Di Publish Pada Tanggal : Sabtu, 28 Oktober 2017 22:49 WIB

Tiga Serangan Bom Tewaskan 18 Orang di Ibukota Somalia

Mogadishu, HanTer - Tiga serangan bom bersamaan dengan tembakan sporadis, telah menewaskan setidaknya 18 orang dan melukai 11 lainnya di ibukota Somalia, Mogadishu.

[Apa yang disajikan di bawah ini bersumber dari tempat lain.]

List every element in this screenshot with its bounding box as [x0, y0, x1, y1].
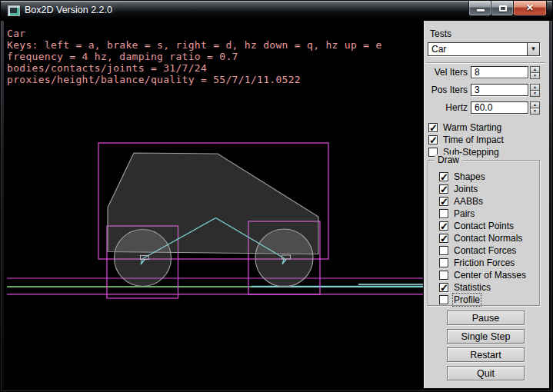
checkbox-label: Joints	[454, 184, 478, 194]
checkbox-label: AABBs	[454, 196, 483, 207]
window-body: CarKeys: left = a, brake = s, right = d,…	[4, 21, 549, 388]
debug-text-line: bodies/contacts/joints = 31/7/24	[7, 62, 382, 74]
checkbox-label: Warm Starting	[443, 122, 501, 133]
single-step-button[interactable]: Single Step	[447, 329, 525, 344]
checkbox-checked-icon[interactable]: ✓	[439, 283, 448, 292]
checkbox-warm-starting[interactable]: ✓Warm Starting	[428, 121, 548, 134]
pos-iters-stepper[interactable]: ▲▼	[530, 84, 540, 96]
checkbox-checked-icon[interactable]: ✓	[428, 135, 438, 145]
tests-dropdown[interactable]: Car ▼	[428, 42, 540, 56]
spinner-row-vel-iters: Vel Iters8▲▼	[429, 66, 546, 78]
spinner-row-hertz: Hertz60.0▲▼	[429, 101, 546, 114]
control-panel: Tests Car ▼ Vel Iters8▲▼Pos Iters3▲▼Hert…	[424, 21, 549, 388]
checkbox-unchecked-icon[interactable]	[439, 258, 448, 267]
spinner-rows: Vel Iters8▲▼Pos Iters3▲▼Hertz60.0▲▼	[429, 66, 546, 119]
separator	[426, 62, 545, 64]
spinner-up-icon[interactable]: ▲	[530, 66, 540, 73]
car-wheel-left	[115, 230, 172, 287]
spinner-up-icon[interactable]: ▲	[530, 101, 540, 108]
checkbox-label: Friction Forces	[454, 257, 515, 268]
window-controls: ✕	[469, 1, 547, 16]
tests-dropdown-value: Car	[428, 43, 527, 55]
hertz-field[interactable]: 60.0	[471, 101, 528, 114]
debug-text-line: Car	[7, 28, 382, 39]
hertz-stepper[interactable]: ▲▼	[530, 101, 540, 114]
debug-text: CarKeys: left = a, brake = s, right = d,…	[7, 28, 382, 85]
checkbox-unchecked-icon[interactable]	[439, 209, 448, 218]
quit-button[interactable]: Quit	[447, 366, 525, 380]
spinner-down-icon[interactable]: ▼	[530, 73, 540, 79]
spinner-label: Vel Iters	[429, 67, 468, 78]
checkbox-label: Shapes	[454, 171, 485, 182]
app-icon	[8, 5, 20, 16]
checkbox-label: Contact Forces	[454, 245, 516, 256]
app-window: Box2D Version 2.2.0 ✕	[0, 0, 553, 392]
debug-text-line: proxies/height/balance/quality = 55/7/1/…	[7, 74, 382, 85]
vel-iters-stepper[interactable]: ▲▼	[530, 66, 540, 78]
checkbox-friction-forces[interactable]: Friction Forces	[439, 257, 539, 269]
checkbox-label: Contact Points	[454, 221, 514, 231]
checkbox-unchecked-icon[interactable]	[439, 271, 448, 280]
checkbox-profile[interactable]: Profile	[439, 294, 539, 306]
checkbox-contact-points[interactable]: ✓Contact Points	[439, 220, 539, 232]
checkbox-label: Statistics	[454, 282, 491, 293]
window-title: Box2D Version 2.2.0	[25, 5, 112, 15]
spinner-down-icon[interactable]: ▼	[530, 108, 540, 115]
checkbox-center-of-masses[interactable]: Center of Masses	[439, 269, 539, 281]
draw-group: Draw ✓Shapes✓Joints✓AABBsPairs✓Contact P…	[428, 160, 540, 306]
checkbox-checked-icon[interactable]: ✓	[439, 184, 448, 194]
checkbox-checked-icon[interactable]: ✓	[439, 221, 448, 231]
checkbox-label: Pairs	[454, 208, 475, 219]
spinner-label: Hertz	[429, 102, 468, 113]
checkbox-unchecked-icon[interactable]	[439, 295, 448, 304]
maximize-button[interactable]	[491, 1, 514, 16]
action-buttons: PauseSingle StepRestartQuit	[447, 311, 525, 384]
tests-label: Tests	[430, 28, 451, 39]
restart-button[interactable]: Restart	[447, 347, 525, 362]
draw-checkbox-rows: ✓Shapes✓Joints✓AABBsPairs✓Contact Points…	[428, 161, 539, 306]
close-icon: ✕	[514, 2, 546, 13]
checkbox-unchecked-icon[interactable]	[439, 246, 448, 255]
debug-text-line: Keys: left = a, brake = s, right = d, hz…	[7, 39, 382, 51]
close-button[interactable]: ✕	[513, 1, 547, 16]
spinner-up-icon[interactable]: ▲	[530, 84, 540, 91]
checkbox-label: Contact Normals	[454, 233, 522, 244]
checkbox-label: Center of Masses	[454, 270, 526, 281]
checkbox-contact-forces[interactable]: Contact Forces	[439, 244, 539, 257]
chevron-down-icon[interactable]: ▼	[527, 43, 539, 55]
checkbox-checked-icon[interactable]: ✓	[439, 234, 448, 243]
checkbox-contact-normals[interactable]: ✓Contact Normals	[439, 232, 539, 244]
checkbox-checked-icon[interactable]: ✓	[439, 172, 448, 181]
spinner-down-icon[interactable]: ▼	[530, 91, 540, 97]
pos-iters-field[interactable]: 3	[471, 84, 528, 96]
checkbox-label: Profile	[454, 294, 480, 305]
minimize-icon	[477, 9, 485, 12]
debug-text-line: frequency = 4 hz, damping ratio = 0.7	[7, 51, 382, 62]
spinner-label: Pos Iters	[429, 85, 468, 95]
checkbox-checked-icon[interactable]: ✓	[428, 123, 438, 132]
checkbox-shapes[interactable]: ✓Shapes	[439, 171, 539, 183]
checkbox-aabbs[interactable]: ✓AABBs	[439, 195, 539, 208]
draw-group-label: Draw	[435, 154, 462, 165]
minimize-button[interactable]	[468, 1, 491, 16]
vel-iters-field[interactable]: 8	[471, 66, 528, 78]
checkbox-checked-icon[interactable]: ✓	[439, 197, 448, 206]
simulation-canvas[interactable]: CarKeys: left = a, brake = s, right = d,…	[4, 21, 424, 390]
checkbox-time-of-impact[interactable]: ✓Time of Impact	[428, 134, 548, 146]
checkbox-statistics[interactable]: ✓Statistics	[439, 281, 539, 294]
titlebar[interactable]: Box2D Version 2.2.0 ✕	[1, 1, 552, 21]
toggle-checkbox-rows: ✓Warm Starting✓Time of ImpactSub-Steppin…	[428, 121, 548, 158]
checkbox-joints[interactable]: ✓Joints	[439, 183, 539, 195]
pause-button[interactable]: Pause	[447, 311, 525, 325]
checkbox-pairs[interactable]: Pairs	[439, 208, 539, 220]
checkbox-label: Time of Impact	[443, 135, 504, 145]
maximize-icon	[499, 5, 507, 12]
spinner-row-pos-iters: Pos Iters3▲▼	[429, 84, 546, 96]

Ledakan bom mobil pertama terjadi di luar hotel Nasa-Hablod, dekat dengan istana kepresidenan, pada Sabtu (28/10/2017).
 
Beberapa menit kemudian, tembakan terdengar dari dalam hotel, diikuti oleh ledakan bom mobil lain yang dekat dengan bekas gedung parlemen tersebut. Seorang perwira senior polisi Somalia, seorang mantan anggota parlemen dan warga sipil termasuk di antara mereka yang terbunuh dalam dua ledakan tersebut. Sebuah ledakan ketiga juga terdengar setelah seorang penyerang meledakkan rompi peledaknya.
 
Kelompok teroris al-Shabab Takfiri segera mengklaim bertanggung jawab atas serangan tersebut, dengan mengatakan militannya berada di dalam hotel.
 
Saat malam tiba, tembakan sporadis masih terdengar di sekitar hotel, yang sering dikunjungi oleh politisi dan banyak elite Somalia. Serupa dengan serangan al-Shabab sebelumnya, para saksi mengatakan militan menyamar dengan mengenakan seragam militer.
 
Sebelummya pada 14 Oktober lalu, sebuah pemboman truk di Mogadishu menewaskan hampir 360 orang, dan menyebabkan ratusan orang terluka. Hampir semua yang tewas dalam pemboman tersebut adalah warga sipil.
 
Setelah pemboman truk tersebut, Presiden Somalia Mohamed Abdullahi Mohamed mengunjungi negara-negara regional untuk mencari lebih banyak dukungan untuk perang melawan al-Shabab, dengan mengatakan "keadaan perang".
 
Pasukan Uni Afrika multinasional beranggota 22.000 di Somalia diperkirakan akan menarik dan menyerahkan keamanan negara tersebut kepada militer Somalia pada akhir tahun 2020.
 
Pasukan pemerintah telah memerangi al-Shabab sejak 2006. Gerilyawan menguasai Mogadishu antara 2007 dan 2011, saat mereka diusir dari ibukota dengan bantuan pasukan Uni Afrika. Sebuah periode ketenangan relatif dimulai di Mogadishu sesudahnya. Namun, sejak bulan lalu, kelompok tersebut tampaknya sudah mulai melanjutkan serangannya di ibukota.
 
Kelompok ekstremis hanyalah salah satu tantangan yang dihadapi pemerintah Somalia yang baru, yang masih berjuang untuk memperluas kewenangannya di luar ibukota dan daerah-daerah pilihan lainnya.


(Hermansyah)



Redaksi menerima kiriman berita/video/foto amatir melalui email terbitonline[at]gmail.com , disertai dengan biodata lengkap. Kiriman Berita/video/foto akan melalui proses moderasi.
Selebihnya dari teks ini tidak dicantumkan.